Евангелие Михаила Булгакова (Зеркалов) - страница 118

«На фоне переводов работ только приверженцев мифологической школы отставание с оригинальными исследованиями происхождения христианства привело к явно нежелательному крену в нашей атеистической пропаганде. Она долгое время преимущественно, а иногда и исключительно вращалась вокруг хотя и важного, но все же частного вопроса об историчности Иисуса»[44].

В этих высказываниях спрессованы почти все тезисы, выявленные при нашем анализе. Затравка новеллы — разговор Берлиоза с Иваном Бездомным — перестает быть беседой двух литераторов. Это инструктаж, императивное действие, вводящее фантазию простодушного поэта в нормативные рамки. Берлиоз становится одним из тех, кто придавал пропаганде «явно нежелательный крен». И все его мысли — нормативные и служебные, он уже явление — не случайно взятая личность.

Суть берлиозов как общественного явления была в том, что именно они, образованные люди, ставили результаты научных исследований на службу пропаганде.

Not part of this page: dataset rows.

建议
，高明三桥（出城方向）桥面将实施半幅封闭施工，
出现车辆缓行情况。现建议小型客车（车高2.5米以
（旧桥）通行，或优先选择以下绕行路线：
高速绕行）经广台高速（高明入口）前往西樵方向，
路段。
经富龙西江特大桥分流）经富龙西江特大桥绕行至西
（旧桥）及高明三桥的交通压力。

Они утверждали там, где наука предполагала; более того, они принудили научное исследование строить работу вокруг нужд пропаганды — и под их давлением создалась та научно-пропагандистская традиция, о которой так горестно — хотя и сдержанно — отзываются М. Кубланов и Я. Ленцман.

Давление пропаганды свело науку к «эмоциям и иллюзиям»; эмоции вернулись на страницы прессы в личине научных открытий.

В результате суждение об историчности Христа перестало быть суждением, превратилось в императивное утверждение: «Все рассказы о нем — простые выдумки, самый обыкновенный миф». Эта формула временно утвердилась в центре императивного атеизма, стала символом — обязательным для каждого добропорядочного члена общества.

Берлиозы и латунские стали носителями социального предопределения, шестеренками механизма, современными пилатами. Их реакция на роман Мастера поэтому оказалась такой же однозначной и вынужденной, как реакция Пилата на проповедь Иешуа: «Преступник! Преступник! Преступник!»

Это приговор неправого суда, с искусственно припутанным политическим обвинением.

Я выделяю эту фразу, чтобы напомнить читателю об Иоанновом судебном сюжете, реабилитированном Мастером [99].

Иное дело, пропагандисты могли руководствоваться и чистыми побуждениями в своей борьбе с религией. Значительная часть русской интеллигенции и до революции была неверующей и привыкла гордиться этим, ибо атеизм противопоставлялся казенному христианству, формуле: «Русь православная, власть самодержавная».

Нельзя забывать и о старинной идеологической вражде. Безбожие, и в особенности антиклерикализм, еще в XVIII веке связывалось с просветительством, с новой эпохой воинствующего знания, противопоставляющего себя эпохе воинствующей церкви. Атеистический императив появился в качестве реакции на многовековой диктат христианства, на затянувшиеся во времени попытки церкви сдержать развитие знания и как института, и как духовной ценности. (Булгаков показал, что корни христианского императива уходят в иудаизм и во нравы первого периода Римской империи — именно в ту часть истории, от которой христиане открещиваются.) Нечто подобное произошло со всем институтом науки, который унаследовал безапелляционность суждений от церкви. Наука достаточно медленно отдалялась от свойственной религии косности, от упорства в заблуждениях. И сейчас этот процесс далеко не закончен. «Мы только вчера отпустили канаты, удерживавшие нас в каменном веке», — сказал один французский мыслитель.